A well-run university contains a good model of itself.How many universities do you know like that?

Here however, we need to look in more detail at Dubois's fractal. The point of a fractal is that it is self-similar at different orders of scale. That means that what happens at one level has happened before at another. So theoretically, a good fractal can anticipate what will happen because it knows the pattern of what has happened.

I've recently done some work analysing student comments from using comparative judgement of a variety of documents from science, technology, creativity and communication. (I did this for the Global Scientific Dialogue course in Vladivostok last year - https://dailyimprovisation.blogspot.com/2018/03/education-as-music-some-thoughts-on.html). The point of the comparative judgement was to stimulate critical thought and disrupt expectations.

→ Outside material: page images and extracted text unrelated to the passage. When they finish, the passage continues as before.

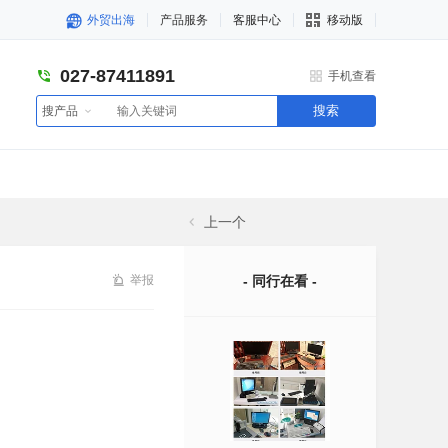
外贸出海
产品服务
客服中心
移动版
027-87411891
手机查看
搜索
搜产品
上一个
举报
- 同行在看 -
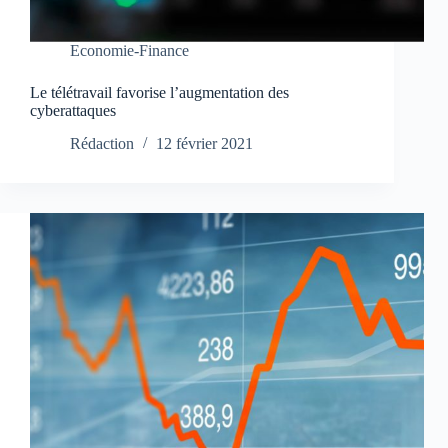
Economie-Finance
Le télétravail favorise l’augmentation des
cyberattaques
Rédaction
12 février 2021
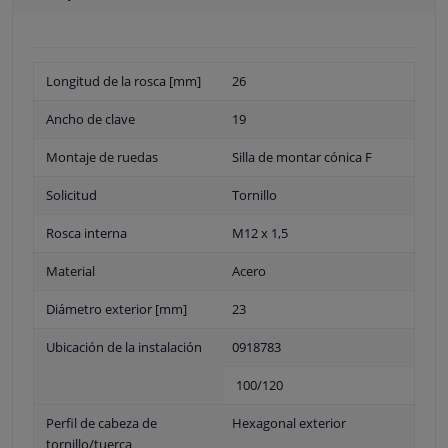
Longitud de la rosca [mm]
26
Ancho de clave
19
Montaje de ruedas
Silla de montar cónica F
Solicitud
Tornillo
Rosca interna
M12 x 1,5
Material
Acero
Diámetro exterior [mm]
23
Ubicación de la instalación
0918783
100/120
Perfil de cabeza de
Hexagonal exterior
tornillo/tuerca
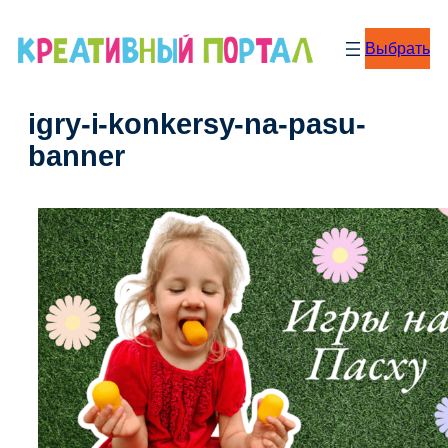
Перейти
к
Выбрать
содержимому
igry-i-konkersy-na-pasu-
banner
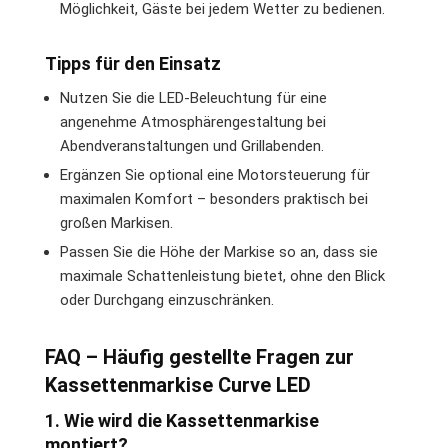
Möglichkeit, Gäste bei jedem Wetter zu bedienen.
Tipps für den Einsatz
Nutzen Sie die LED-Beleuchtung für eine
angenehme Atmosphärengestaltung bei
Abendveranstaltungen und Grillabenden.
Ergänzen Sie optional eine Motorsteuerung für
maximalen Komfort – besonders praktisch bei
großen Markisen.
Passen Sie die Höhe der Markise so an, dass sie
maximale Schattenleistung bietet, ohne den Blick
oder Durchgang einzuschränken.
FAQ – Häufig gestellte Fragen zur
Kassettenmarkise Curve LED
1. Wie wird die Kassettenmarkise
montiert?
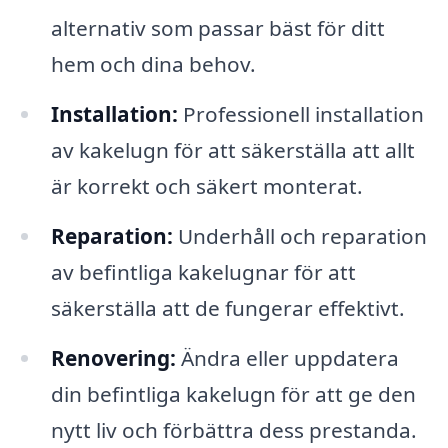
alternativ som passar bäst för ditt
hem och dina behov.
Installation:
Professionell installation
av kakelugn för att säkerställa att allt
är korrekt och säkert monterat.
Reparation:
Underhåll och reparation
av befintliga kakelugnar för att
säkerställa att de fungerar effektivt.
Renovering:
Ändra eller uppdatera
din befintliga kakelugn för att ge den
nytt liv och förbättra dess prestanda.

In other words, it was to re-jig any anticipatory system that might have been in place, and encourage the development of a fresh one.

I've just written a paper about it, but the pictures are intriguing enough. Basically, they were generated by taking a number of Shannon entropy measurements of different variables and examining the relative entropy between these different elements. This produces a graph, and the movements of the entropy line in the graph can be coded as 1s and 0s to produce a kind of fractal. (I used the same technique for studying music here - https://dailyimprovisation.blogspot.com/2019/05/bach-as-anticipatory-fractal-and.html)

So here are my pictures below. Now I suppose there is a simple question - can you tell who are the good students and who are the bad ones?

But what about the well-run institution? I think it too must have an analysable anticipatory fractal. There will be patterns of activity at all levels of management - from learner utterances (like these graphs) through to teacher behaviour, management actions, policies, technologies and relations with the environment. Yet I suspect that if we tried to do this today, we would find little coherence in the ways in which modern universities coordination they activities with the world.